### EXERCISE OBJECTIVE
When you reach the line that contains "бижутерии или нет. Вот, к" in the data below, start reproducing lines exactly, and stop after the line that contains "подчеркнуть его тоненьк".

### RECORDS SHOWN
□ □ □

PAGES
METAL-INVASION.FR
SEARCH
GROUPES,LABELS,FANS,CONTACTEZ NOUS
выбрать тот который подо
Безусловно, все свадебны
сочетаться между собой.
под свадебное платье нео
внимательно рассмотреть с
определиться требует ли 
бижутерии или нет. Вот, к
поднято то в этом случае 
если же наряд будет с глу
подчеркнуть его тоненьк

□ □ □

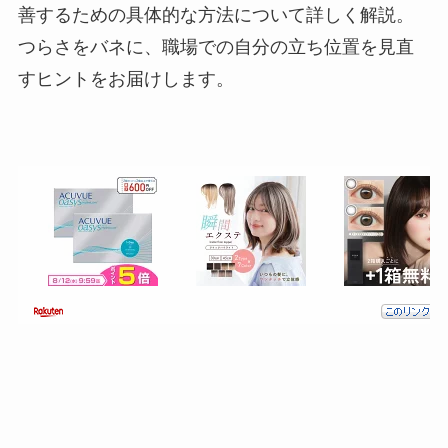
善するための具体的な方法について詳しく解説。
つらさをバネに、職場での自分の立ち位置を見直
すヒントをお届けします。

□ □ □

### OUTPUT OF THE TASK
бижутерии или нет. Вот, к
поднято то в этом случае 
если же наряд будет с глу
подчеркнуть его тоненьк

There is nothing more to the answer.